■ Stored data entries ■
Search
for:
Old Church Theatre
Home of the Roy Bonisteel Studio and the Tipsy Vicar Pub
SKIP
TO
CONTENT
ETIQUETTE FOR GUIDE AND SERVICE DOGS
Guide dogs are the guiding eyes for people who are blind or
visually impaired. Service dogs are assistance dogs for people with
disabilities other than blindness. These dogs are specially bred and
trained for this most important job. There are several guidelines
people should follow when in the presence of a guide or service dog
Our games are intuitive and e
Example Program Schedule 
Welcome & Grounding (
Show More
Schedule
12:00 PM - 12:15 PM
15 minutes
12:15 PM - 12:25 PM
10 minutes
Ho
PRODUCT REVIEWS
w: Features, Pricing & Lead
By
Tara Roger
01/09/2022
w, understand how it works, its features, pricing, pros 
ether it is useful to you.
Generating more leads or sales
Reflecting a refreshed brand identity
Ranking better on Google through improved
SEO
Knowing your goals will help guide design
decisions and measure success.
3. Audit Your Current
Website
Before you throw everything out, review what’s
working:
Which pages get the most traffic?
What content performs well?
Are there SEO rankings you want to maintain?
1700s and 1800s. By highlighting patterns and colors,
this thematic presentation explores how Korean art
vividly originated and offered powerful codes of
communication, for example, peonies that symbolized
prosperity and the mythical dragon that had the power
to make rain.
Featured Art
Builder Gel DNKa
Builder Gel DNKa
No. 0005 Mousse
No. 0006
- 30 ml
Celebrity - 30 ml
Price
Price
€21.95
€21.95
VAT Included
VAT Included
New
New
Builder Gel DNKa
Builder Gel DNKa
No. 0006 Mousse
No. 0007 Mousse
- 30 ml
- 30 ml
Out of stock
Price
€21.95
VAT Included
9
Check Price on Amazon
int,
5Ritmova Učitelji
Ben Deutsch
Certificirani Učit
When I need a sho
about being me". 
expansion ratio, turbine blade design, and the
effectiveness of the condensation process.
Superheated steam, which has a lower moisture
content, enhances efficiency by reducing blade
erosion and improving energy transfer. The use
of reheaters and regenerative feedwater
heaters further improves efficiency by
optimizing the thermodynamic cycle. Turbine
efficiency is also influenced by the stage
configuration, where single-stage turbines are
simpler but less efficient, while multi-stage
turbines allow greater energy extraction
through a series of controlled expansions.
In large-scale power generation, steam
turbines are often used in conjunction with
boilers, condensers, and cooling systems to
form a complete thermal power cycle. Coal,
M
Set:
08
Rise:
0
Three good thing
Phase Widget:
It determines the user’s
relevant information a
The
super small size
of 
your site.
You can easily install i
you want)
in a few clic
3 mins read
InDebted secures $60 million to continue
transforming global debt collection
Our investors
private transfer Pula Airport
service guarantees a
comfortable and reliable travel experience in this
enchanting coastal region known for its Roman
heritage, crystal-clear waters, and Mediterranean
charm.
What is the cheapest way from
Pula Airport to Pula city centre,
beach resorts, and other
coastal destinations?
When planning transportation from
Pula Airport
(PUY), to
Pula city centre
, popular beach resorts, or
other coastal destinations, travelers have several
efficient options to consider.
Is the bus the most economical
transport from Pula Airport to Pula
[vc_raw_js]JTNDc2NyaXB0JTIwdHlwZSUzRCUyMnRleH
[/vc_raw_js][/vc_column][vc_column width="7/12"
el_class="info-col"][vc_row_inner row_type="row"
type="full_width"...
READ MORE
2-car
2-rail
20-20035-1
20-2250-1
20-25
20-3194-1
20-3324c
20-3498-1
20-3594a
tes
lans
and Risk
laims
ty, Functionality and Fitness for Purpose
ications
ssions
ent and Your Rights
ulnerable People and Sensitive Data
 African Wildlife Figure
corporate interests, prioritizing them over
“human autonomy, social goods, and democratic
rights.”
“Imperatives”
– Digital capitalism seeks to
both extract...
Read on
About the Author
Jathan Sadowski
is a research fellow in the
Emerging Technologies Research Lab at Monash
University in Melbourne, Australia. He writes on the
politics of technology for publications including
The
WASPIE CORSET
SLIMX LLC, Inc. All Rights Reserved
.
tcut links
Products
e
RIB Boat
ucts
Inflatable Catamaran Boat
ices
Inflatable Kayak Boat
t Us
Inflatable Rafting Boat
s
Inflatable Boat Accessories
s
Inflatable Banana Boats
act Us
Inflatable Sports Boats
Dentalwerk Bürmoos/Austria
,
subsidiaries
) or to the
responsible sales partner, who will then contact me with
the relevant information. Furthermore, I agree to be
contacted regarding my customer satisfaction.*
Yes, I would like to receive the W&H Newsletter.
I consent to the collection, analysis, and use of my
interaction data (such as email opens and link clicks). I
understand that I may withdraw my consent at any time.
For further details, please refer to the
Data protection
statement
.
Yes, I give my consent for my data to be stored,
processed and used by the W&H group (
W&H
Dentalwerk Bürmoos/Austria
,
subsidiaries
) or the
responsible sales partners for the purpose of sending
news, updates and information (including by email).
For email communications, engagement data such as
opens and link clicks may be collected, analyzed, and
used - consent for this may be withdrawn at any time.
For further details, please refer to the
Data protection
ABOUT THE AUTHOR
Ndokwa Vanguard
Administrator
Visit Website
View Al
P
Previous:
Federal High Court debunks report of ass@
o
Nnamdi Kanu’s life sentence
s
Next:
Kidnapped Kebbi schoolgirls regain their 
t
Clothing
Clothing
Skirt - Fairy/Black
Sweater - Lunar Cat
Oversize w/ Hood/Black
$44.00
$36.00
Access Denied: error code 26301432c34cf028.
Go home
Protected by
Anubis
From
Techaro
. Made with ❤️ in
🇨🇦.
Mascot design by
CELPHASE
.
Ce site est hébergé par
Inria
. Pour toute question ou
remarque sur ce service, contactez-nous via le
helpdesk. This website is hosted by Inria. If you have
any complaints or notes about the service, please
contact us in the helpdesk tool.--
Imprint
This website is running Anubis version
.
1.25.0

■ What this task involves ■
Only lines with the word "stage" count here; copy every one from the records.

■ Answer box ■
efficiency is also influenced by the stage
configuration, where single-stage turbines are
simpler but less efficient, while multi-stage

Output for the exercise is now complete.